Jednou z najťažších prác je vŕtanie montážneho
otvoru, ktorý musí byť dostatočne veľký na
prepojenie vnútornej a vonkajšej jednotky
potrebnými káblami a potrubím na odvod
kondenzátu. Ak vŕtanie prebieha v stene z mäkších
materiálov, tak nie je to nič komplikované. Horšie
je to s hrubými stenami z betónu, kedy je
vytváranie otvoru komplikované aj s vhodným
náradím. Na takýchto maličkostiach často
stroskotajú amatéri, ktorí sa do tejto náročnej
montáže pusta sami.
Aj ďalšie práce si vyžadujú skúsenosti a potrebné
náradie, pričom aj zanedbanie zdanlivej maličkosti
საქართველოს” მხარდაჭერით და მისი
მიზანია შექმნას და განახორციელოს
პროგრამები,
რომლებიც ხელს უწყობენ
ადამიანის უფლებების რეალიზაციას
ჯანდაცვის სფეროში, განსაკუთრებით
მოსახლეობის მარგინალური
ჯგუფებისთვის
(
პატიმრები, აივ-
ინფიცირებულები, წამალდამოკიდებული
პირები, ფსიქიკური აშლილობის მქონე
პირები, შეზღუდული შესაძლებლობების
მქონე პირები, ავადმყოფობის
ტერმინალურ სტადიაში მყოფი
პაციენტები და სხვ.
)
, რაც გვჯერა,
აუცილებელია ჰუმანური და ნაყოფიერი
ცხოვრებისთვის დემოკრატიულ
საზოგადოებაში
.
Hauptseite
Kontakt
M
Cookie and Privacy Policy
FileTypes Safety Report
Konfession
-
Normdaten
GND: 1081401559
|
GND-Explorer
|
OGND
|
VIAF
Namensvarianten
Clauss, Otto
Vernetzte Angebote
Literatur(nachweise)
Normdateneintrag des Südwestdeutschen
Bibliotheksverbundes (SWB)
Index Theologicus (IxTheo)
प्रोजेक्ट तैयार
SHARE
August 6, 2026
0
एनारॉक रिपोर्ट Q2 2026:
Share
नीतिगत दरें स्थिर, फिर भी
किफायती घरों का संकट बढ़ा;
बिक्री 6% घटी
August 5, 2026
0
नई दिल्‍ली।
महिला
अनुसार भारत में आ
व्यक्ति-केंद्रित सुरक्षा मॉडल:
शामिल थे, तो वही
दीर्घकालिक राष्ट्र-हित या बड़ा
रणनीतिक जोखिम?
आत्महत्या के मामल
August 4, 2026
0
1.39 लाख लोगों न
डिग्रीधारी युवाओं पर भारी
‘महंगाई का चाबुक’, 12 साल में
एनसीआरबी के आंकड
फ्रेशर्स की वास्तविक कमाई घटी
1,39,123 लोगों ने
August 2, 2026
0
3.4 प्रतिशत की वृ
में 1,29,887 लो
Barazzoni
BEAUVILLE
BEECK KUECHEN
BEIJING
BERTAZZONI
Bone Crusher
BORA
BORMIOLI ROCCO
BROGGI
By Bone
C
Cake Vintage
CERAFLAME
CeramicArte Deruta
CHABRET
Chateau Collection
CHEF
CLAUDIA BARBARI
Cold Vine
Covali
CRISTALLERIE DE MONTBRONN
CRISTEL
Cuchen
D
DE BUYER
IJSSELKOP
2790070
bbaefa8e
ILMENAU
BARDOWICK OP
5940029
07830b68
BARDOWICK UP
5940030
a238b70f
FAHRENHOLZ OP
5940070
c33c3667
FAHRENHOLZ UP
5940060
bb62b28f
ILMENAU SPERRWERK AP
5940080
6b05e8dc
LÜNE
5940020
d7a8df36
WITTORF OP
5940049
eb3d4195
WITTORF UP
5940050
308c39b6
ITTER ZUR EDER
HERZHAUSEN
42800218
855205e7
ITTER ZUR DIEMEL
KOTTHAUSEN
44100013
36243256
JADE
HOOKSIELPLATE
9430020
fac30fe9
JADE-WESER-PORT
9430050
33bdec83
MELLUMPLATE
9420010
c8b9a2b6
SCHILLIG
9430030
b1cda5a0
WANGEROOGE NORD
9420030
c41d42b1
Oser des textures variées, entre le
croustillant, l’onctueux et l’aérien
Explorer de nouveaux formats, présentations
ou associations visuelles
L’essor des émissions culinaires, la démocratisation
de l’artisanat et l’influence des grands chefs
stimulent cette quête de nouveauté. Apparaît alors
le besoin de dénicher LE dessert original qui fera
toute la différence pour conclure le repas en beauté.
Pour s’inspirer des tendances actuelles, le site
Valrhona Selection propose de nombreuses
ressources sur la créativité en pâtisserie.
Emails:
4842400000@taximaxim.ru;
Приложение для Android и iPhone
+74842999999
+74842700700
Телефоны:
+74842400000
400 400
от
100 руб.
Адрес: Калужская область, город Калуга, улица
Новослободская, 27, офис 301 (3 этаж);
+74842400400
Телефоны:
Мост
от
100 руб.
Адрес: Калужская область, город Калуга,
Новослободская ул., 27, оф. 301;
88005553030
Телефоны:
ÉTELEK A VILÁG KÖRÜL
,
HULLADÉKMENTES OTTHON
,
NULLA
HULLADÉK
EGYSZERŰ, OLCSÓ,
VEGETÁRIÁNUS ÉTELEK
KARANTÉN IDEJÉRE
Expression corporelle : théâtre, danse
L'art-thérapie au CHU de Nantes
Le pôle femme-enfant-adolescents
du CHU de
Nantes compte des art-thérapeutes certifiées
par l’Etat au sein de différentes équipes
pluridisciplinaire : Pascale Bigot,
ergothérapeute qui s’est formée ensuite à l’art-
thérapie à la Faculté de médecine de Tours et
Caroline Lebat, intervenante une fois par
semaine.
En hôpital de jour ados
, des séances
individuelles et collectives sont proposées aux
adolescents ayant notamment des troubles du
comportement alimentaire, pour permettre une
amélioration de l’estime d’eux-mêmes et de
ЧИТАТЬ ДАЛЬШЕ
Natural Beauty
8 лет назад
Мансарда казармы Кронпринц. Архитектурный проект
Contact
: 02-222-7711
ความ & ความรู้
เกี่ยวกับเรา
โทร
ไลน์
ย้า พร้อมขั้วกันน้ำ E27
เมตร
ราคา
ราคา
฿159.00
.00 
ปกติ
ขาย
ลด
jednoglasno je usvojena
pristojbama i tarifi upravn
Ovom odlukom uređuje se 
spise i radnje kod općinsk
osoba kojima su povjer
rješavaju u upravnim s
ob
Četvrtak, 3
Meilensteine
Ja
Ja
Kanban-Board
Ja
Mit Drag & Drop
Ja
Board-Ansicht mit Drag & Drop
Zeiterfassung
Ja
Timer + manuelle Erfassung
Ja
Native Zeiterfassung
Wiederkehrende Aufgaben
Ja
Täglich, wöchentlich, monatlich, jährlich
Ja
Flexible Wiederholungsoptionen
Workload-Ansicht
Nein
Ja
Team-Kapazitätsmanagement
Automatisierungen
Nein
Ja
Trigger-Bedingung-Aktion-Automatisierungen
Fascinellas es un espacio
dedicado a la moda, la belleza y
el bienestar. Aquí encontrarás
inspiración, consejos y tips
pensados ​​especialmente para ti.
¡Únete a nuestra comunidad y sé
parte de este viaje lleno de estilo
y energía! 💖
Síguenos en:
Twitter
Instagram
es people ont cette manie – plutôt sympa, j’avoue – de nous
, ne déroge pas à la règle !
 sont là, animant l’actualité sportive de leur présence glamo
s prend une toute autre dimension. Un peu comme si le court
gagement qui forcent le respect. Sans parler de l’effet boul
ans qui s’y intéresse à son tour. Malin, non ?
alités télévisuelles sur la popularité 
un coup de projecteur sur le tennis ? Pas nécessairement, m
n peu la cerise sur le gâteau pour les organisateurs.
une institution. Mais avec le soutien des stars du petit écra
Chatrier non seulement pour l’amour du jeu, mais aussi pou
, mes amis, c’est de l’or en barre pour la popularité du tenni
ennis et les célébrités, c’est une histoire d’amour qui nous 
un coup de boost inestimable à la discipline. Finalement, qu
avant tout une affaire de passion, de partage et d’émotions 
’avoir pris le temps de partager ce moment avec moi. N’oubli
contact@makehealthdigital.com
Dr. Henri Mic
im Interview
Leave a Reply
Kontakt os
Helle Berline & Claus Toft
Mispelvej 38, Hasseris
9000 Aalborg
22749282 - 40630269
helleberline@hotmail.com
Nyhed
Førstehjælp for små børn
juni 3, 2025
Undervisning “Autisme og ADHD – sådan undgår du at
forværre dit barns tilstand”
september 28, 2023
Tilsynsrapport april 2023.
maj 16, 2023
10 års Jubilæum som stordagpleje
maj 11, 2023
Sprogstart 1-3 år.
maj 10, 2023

#####

Task to complete: Check every line of the records above for the string "Automatisierungen". Copy those that hold it.

Solution below:
Automatisierungen
Trigger-Bedingung-Aktion-Automatisierungen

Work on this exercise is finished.